Success stories of day-traders are the epitome of survivorship bias. Your cousin will only talk about the investment they made profits on, and hide their failed trades. Your friend that made thousands from trading will brag about it constantly, but your other friend that lost thousands will never say a word about it.
When you look at investing objectively, through the lens of science, it becomes immediately clear that trying to actively predict individual stocks is more of a gamble than a game of skill.
Daniel Kahneman has a Nobel prize in economics, and he summarizing the research on investing in a chapter called “The illusion of stock-picking skill”
The evidence from more than 50 years of research is conclusive: for a large majority of fund managers, the selection of stocks is more like rolling dice than like playing poker. At least two out of every three mutual funds underperform the overall market in any given year.
The funds that were successful in any given year were mostly lucky; they had a good roll of the dice. There is general agreement among researchers that this is true for nearly all stock pickers, whether they know it or not — and most do not.
Although professionals are able to extract a considerable amount of wealth from amateurs, few stock pickers, if any, have the skill needed to beat the market consistently, year after year.
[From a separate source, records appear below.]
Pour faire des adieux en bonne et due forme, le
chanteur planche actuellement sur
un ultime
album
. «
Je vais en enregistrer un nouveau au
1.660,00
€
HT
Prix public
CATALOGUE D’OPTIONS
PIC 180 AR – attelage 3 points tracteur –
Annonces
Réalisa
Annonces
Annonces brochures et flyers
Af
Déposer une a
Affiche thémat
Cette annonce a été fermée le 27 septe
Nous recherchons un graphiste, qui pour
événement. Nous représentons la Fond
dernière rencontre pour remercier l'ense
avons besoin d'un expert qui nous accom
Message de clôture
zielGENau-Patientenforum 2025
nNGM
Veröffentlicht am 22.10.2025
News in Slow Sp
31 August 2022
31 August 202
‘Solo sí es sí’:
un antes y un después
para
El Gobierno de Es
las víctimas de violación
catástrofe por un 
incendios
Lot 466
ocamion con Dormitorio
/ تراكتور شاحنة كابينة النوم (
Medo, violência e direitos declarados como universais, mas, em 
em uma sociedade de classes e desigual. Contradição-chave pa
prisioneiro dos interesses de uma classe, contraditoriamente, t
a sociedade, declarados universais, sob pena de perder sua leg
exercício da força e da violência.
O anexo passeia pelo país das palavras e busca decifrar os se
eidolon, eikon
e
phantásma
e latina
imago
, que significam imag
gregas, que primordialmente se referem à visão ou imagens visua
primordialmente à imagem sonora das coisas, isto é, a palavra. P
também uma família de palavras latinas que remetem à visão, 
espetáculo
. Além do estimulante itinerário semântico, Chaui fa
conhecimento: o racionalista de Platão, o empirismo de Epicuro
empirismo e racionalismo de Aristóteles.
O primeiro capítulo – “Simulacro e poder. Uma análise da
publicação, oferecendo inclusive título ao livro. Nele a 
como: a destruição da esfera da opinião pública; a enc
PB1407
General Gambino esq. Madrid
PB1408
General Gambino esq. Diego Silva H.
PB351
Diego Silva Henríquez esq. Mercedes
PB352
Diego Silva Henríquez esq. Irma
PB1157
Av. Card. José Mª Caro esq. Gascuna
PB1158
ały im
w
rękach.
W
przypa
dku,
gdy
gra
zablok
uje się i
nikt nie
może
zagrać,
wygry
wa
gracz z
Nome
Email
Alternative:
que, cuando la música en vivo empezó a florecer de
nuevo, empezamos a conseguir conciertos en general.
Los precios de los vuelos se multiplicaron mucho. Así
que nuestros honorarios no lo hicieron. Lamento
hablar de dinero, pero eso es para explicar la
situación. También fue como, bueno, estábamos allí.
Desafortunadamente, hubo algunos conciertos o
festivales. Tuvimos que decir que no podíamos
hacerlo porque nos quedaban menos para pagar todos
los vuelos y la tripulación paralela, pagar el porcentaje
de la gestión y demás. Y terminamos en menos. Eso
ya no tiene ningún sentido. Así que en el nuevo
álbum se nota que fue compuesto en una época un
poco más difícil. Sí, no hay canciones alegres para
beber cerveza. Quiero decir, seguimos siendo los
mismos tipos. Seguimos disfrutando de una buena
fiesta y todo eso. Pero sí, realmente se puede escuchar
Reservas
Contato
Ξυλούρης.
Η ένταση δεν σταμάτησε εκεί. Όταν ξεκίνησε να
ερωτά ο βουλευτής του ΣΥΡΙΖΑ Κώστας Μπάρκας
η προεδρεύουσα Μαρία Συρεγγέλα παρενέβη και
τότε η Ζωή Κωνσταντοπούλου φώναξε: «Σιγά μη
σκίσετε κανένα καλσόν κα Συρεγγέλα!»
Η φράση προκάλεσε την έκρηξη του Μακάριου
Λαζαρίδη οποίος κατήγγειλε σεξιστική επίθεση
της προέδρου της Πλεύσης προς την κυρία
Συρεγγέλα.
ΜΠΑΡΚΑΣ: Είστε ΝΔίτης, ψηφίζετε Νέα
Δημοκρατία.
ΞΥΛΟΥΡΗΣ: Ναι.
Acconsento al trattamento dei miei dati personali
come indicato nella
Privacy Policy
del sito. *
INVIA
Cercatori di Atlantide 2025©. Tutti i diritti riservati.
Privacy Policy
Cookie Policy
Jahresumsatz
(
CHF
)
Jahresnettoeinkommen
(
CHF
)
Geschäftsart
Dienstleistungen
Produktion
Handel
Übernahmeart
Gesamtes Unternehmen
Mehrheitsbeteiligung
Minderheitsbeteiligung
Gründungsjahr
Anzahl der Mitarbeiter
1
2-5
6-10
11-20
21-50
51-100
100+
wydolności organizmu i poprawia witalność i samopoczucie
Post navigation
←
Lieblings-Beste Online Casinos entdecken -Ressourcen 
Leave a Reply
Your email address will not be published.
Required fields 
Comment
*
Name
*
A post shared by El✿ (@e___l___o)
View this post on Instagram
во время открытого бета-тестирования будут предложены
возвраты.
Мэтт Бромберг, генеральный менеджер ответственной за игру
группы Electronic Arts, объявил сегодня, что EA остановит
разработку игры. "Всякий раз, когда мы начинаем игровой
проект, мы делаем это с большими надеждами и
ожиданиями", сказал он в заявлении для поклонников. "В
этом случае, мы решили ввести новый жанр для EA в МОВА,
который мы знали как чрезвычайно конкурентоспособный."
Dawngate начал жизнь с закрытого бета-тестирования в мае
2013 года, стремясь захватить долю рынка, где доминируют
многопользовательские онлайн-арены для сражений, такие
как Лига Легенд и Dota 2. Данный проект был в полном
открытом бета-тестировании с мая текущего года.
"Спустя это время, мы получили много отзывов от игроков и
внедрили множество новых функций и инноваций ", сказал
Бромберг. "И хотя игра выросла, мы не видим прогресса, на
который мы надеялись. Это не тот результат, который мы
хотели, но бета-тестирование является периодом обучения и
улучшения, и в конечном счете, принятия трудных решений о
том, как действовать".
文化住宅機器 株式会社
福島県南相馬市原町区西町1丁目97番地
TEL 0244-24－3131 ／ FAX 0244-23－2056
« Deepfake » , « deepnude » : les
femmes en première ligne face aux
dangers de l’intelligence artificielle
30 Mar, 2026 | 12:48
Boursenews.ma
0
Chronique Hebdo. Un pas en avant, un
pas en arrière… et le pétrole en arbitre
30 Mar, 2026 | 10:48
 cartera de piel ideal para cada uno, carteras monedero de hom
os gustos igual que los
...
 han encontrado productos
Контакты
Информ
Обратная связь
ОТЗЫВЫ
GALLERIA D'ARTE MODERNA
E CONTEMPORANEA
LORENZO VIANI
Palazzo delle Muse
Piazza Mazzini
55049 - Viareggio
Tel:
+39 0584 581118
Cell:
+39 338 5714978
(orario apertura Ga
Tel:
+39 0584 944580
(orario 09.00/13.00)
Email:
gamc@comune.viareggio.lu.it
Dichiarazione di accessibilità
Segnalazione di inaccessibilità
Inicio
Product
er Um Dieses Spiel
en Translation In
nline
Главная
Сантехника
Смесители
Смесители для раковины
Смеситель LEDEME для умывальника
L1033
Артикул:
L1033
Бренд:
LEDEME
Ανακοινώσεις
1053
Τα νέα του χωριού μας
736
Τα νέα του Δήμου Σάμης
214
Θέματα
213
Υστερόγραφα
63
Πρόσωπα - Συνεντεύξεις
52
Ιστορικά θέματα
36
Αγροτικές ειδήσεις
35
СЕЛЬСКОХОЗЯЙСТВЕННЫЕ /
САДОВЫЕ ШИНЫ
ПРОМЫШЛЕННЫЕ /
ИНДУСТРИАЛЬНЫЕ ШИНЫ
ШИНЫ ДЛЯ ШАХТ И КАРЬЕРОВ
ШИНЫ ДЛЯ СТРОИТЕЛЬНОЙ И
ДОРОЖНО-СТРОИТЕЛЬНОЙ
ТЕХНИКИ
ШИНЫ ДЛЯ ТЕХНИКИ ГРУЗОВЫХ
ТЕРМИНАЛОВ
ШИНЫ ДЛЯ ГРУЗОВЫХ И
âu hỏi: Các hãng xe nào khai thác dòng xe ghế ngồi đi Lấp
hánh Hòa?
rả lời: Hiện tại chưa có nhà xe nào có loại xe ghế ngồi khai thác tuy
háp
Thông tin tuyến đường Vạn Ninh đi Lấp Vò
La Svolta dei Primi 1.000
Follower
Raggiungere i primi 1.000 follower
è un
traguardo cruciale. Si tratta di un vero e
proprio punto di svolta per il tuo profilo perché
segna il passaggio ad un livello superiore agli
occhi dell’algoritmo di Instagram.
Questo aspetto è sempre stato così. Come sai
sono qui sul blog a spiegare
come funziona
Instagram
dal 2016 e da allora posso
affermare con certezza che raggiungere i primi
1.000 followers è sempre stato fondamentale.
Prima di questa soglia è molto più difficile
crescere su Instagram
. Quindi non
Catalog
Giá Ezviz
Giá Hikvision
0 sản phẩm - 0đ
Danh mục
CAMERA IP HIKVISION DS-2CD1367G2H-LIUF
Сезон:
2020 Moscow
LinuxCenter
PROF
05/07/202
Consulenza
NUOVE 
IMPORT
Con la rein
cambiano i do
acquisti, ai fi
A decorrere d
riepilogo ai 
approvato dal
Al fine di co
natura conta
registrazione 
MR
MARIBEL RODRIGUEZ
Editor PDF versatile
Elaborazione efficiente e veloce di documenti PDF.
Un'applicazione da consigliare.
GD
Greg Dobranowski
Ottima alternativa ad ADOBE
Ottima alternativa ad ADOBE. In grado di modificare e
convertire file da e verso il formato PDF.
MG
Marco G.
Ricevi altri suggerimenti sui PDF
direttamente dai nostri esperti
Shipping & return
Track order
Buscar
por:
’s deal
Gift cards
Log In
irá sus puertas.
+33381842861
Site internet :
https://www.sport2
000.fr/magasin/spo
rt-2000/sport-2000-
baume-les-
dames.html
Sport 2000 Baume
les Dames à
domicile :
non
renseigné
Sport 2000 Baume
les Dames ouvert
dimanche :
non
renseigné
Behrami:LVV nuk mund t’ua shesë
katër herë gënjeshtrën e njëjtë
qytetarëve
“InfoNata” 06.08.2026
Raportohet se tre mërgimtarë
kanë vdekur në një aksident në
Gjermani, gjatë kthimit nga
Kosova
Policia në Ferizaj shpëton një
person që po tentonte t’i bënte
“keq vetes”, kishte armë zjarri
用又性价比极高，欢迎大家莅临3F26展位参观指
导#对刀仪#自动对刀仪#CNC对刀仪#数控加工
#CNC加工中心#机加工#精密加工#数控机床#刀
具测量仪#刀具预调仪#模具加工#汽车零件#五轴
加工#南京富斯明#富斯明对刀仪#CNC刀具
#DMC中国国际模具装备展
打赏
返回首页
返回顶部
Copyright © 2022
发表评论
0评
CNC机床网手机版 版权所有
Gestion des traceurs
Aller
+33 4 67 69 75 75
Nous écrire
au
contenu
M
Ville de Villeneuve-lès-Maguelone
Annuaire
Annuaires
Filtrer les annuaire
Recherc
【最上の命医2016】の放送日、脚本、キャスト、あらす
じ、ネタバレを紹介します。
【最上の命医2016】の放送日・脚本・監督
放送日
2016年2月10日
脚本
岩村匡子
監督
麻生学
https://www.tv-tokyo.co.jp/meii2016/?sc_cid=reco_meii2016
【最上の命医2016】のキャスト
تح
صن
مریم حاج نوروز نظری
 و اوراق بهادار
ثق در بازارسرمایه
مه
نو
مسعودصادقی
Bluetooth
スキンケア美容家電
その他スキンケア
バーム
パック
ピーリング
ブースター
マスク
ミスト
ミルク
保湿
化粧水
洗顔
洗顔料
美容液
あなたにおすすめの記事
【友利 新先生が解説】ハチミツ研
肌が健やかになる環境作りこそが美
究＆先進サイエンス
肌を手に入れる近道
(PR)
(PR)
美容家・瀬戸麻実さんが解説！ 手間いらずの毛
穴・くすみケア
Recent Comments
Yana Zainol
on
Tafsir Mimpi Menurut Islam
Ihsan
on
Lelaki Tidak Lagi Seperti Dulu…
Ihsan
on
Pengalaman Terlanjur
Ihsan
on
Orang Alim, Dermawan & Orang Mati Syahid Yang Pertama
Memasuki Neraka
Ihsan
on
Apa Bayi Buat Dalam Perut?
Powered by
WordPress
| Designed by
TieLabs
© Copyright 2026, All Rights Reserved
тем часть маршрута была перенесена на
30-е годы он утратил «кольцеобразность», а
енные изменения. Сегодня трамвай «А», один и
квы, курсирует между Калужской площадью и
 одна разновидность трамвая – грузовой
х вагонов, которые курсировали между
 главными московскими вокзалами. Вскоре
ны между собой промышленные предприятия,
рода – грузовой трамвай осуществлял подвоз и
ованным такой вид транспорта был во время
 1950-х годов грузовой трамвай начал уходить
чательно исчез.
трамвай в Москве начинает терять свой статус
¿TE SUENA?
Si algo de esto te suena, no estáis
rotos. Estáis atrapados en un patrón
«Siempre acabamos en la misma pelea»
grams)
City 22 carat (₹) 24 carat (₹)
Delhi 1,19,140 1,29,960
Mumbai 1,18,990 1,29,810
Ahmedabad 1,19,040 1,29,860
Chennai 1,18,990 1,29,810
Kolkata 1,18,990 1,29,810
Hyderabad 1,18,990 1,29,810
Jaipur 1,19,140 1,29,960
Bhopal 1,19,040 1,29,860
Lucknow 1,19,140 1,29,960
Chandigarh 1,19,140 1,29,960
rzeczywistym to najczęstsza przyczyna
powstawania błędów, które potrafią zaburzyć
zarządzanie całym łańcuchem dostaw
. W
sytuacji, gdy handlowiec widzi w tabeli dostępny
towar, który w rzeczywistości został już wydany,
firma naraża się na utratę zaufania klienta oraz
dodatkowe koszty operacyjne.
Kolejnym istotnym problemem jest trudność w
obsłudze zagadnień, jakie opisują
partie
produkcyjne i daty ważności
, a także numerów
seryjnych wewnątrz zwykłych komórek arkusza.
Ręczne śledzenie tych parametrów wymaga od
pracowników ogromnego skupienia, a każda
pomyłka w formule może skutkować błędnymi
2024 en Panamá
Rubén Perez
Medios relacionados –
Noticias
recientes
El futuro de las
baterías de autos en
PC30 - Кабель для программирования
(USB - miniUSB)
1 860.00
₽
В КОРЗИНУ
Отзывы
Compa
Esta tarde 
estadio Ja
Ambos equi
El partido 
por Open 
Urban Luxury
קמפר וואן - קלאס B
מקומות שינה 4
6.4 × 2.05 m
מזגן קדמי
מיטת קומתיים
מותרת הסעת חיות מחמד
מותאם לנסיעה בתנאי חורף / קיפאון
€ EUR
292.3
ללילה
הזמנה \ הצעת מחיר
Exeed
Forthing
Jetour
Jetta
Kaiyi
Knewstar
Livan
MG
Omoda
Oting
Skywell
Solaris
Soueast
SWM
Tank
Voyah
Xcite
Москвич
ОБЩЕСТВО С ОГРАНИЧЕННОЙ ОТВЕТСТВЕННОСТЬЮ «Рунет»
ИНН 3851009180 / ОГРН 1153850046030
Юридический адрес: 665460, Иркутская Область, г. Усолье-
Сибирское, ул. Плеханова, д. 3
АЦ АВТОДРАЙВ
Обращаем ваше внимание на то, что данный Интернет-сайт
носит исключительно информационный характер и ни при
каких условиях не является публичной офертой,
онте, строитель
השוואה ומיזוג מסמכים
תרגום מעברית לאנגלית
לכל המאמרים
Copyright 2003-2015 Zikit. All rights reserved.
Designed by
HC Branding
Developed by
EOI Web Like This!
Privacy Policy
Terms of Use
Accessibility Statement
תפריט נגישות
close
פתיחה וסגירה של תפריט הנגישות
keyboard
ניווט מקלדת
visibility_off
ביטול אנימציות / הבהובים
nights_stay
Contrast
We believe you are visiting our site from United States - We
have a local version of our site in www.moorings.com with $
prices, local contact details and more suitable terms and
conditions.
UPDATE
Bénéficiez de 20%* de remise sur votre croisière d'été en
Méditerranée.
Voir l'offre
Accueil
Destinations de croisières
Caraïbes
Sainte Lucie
In fact, the year-to-year performance correlation of professional wealth advisors are only 0.01. In other words, zero. The top professionals in one year are essentially no more likely to outperform their peers the next year.
The stability that would indicate differences in skill was not to be found. The results resembled what you would expect from a dice-rolling contest, not a game of skill.
In one study: Less than 13% of the day trader population earns money [1].
In another study: less than 3% earn money at all [2].
A paper aptly titled “trading is hazardous to your wealth” studied 66,465 households with accounts at a large broker over a 5 year period. They found that the more you trade, the less money you make [3].
In another analysis of over 160,000 trades in 10,000 investor accounts. Stocks sold actually performed significantly better over the short term than stocks bought to replace them. The sold stocks, thought to be a poor bet for the future, outperformed the overall market by an average of 3.2%. In other words, those who frequently traded fared worse than those who only sold occasionally, even after trading costs were factored out [4].
The research is quite clear on two things:
- People are bad at picking stocks
- People are bad at timing stocks
And so, the antidote are:
- Diversify:
- Hold long term:
As Warren Buffet says: All you have to do is buy a cross-section of America and hold it long term. That’s it. In fact, his investment plan for his family when he’s gone, is to invest 90% into a low-cost S&P 500 index fund.
Low fee funds. Long term. That’s it.